##### TASK DATA

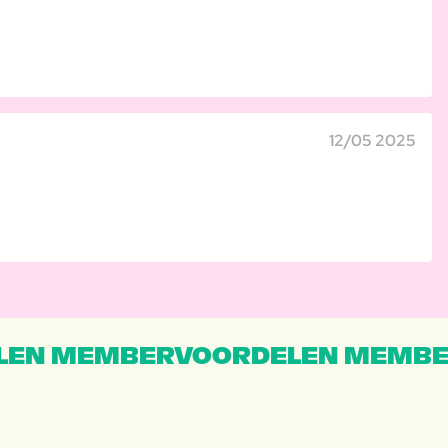
12/05 2025
EN MEMBERVOORDELEN MEMBE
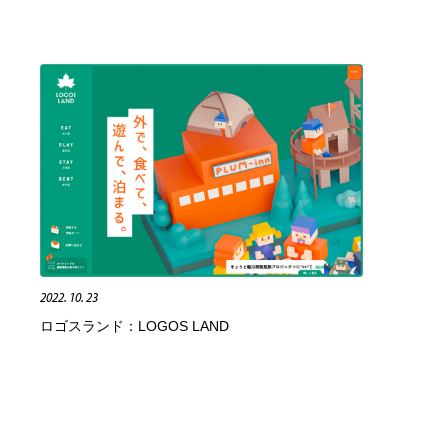
2022. 10. 23
ロゴスランド：LOGOS LAND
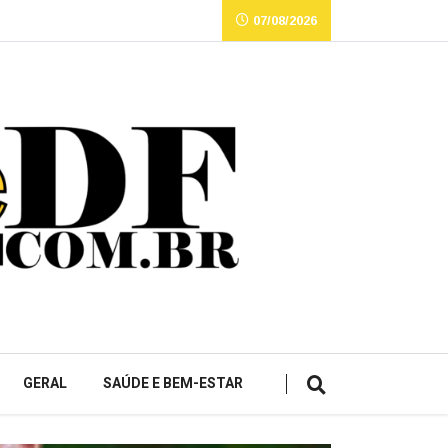
07/08/2026
GERAL
SAÚDE E BEM-ESTAR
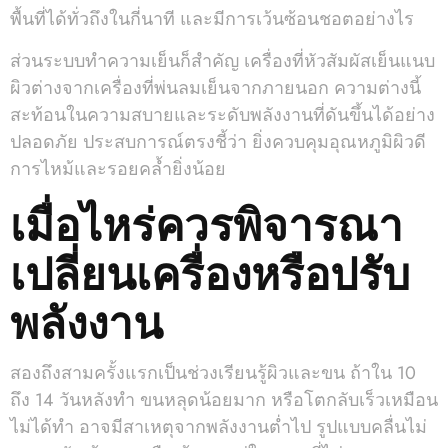
พื้นที่ได้ทั่วถึงในกี่นาที และมีการเว้นซ้อนชอตอย่างไร
ส่วนระบบทำความเย็นก็สำคัญ เครื่องที่หัวสัมผัสเย็นแนบ
ผิวต่างจากเครื่องที่พ่นลมเย็นจากภายนอก ความต่างนี้
สะท้อนในความสบายและระดับพลังงานที่ดันขึ้นได้อย่าง
ปลอดภัย ประสบการณ์ตรงชี้ว่า ยิ่งควบคุมอุณหภูมิผิวดี
การไหม้และรอยคล้ำยิ่งน้อย
เมื่อไหร่ควรพิจารณา
เปลี่ยนเครื่องหรือปรับ
พลังงาน
สองถึงสามครั้งแรกเป็นช่วงเรียนรู้ผิวและขน ถ้าใน 10
ถึง 14 วันหลังทำ ขนหลุดน้อยมาก หรือโตกลับเร็วเหมือน
ไม่ได้ทำ อาจมีสาเหตุจากพลังงานต่ำไป รูปแบบคลื่นไม่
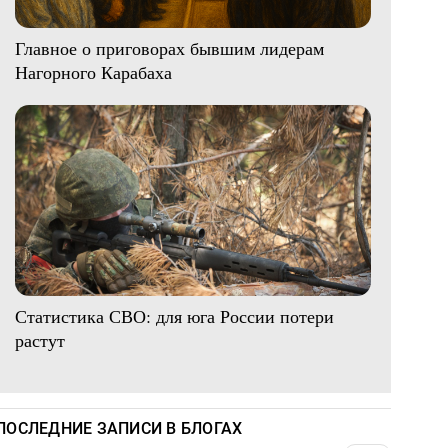
Главное о приговорах бывшим лидерам
Нагорного Карабаха
Статистика СВО: для юга России потери
растут
ПОСЛЕДНИЕ ЗАПИСИ В БЛОГАХ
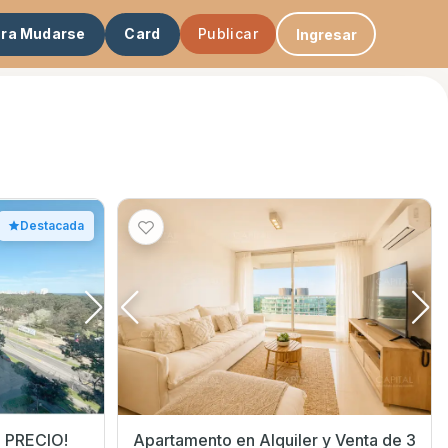
ara Mudarse
Card
Publicar
Ingresar
Destacada
 PRECIO!
Apartamento en Alquiler y Venta de 3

##########

## WHAT TO DO
Give an exact copy of the entries, excluding all pictures.

## EXPECTED ANSWER
12/05 2025
EN MEMBERVOORDELEN MEMBE
2022. 10. 23
ロゴスランド：LOGOS LAND
07/08/2026
GERAL
SAÚDE E BEM-ESTAR
พื้นที่ได้ทั่วถึงในกี่นาที และมีการเว้นซ้อนชอตอย่างไร
ส่วนระบบทำความเย็นก็สำคัญ เครื่องที่หัวสัมผัสเย็นแนบ
ผิวต่างจากเครื่องที่พ่นลมเย็นจากภายนอก ความต่างนี้
สะท้อนในความสบายและระดับพลังงานที่ดันขึ้นได้อย่าง
ปลอดภัย ประสบการณ์ตรงชี้ว่า ยิ่งควบคุมอุณหภูมิผิวดี
การไหม้และรอยคล้ำยิ่งน้อย
เมื่อไหร่ควรพิจารณา
เปลี่ยนเครื่องหรือปรับ
พลังงาน
สองถึงสามครั้งแรกเป็นช่วงเรียนรู้ผิวและขน ถ้าใน 10
ถึง 14 วันหลังทำ ขนหลุดน้อยมาก หรือโตกลับเร็วเหมือน
ไม่ได้ทำ อาจมีสาเหตุจากพลังงานต่ำไป รูปแบบคลื่นไม่
Главное о приговорах бывшим лидерам
Нагорного Карабаха
Статистика СВО: для юга России потери
растут
ПОСЛЕДНИЕ ЗАПИСИ В БЛОГАХ
ara Mudarse
Card
Publicar
Ingresar
Destacada
 PRECIO!
Apartamento en Alquiler y Venta de 3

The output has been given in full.